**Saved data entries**
== Segment start ==

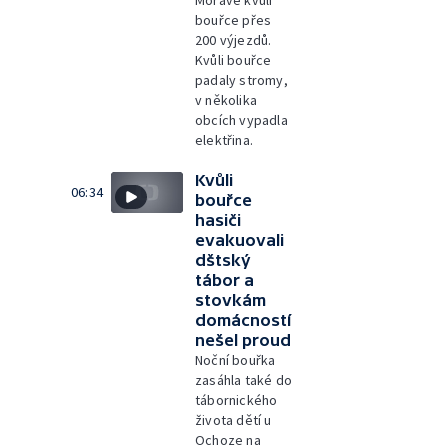
Moravě kvůli
bouřce přes
200 výjezdů.
Kvůli bouřce
padaly stromy,
v několika
obcích vypadla
elektřina.
Kvůli
06:34
bouřce
hasiči
evakuovali
dštský
tábor a
stovkám
domácností
nešel proud
Noční bouřka
zasáhla také do
tábornického
života dětí u
Ochoze na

== Segment end ==

**Exercise prompt**
Copy out every entry exactly as written, but not the pictures.

**Result of this exercise**
Moravě kvůli
bouřce přes
200 výjezdů.
Kvůli bouřce
padaly stromy,
v několika
obcích vypadla
elektřina.
Kvůli
06:34
bouřce
hasiči
evakuovali
dštský
tábor a
stovkám
domácností
nešel proud
Noční bouřka
zasáhla také do
tábornického
života dětí u
Ochoze na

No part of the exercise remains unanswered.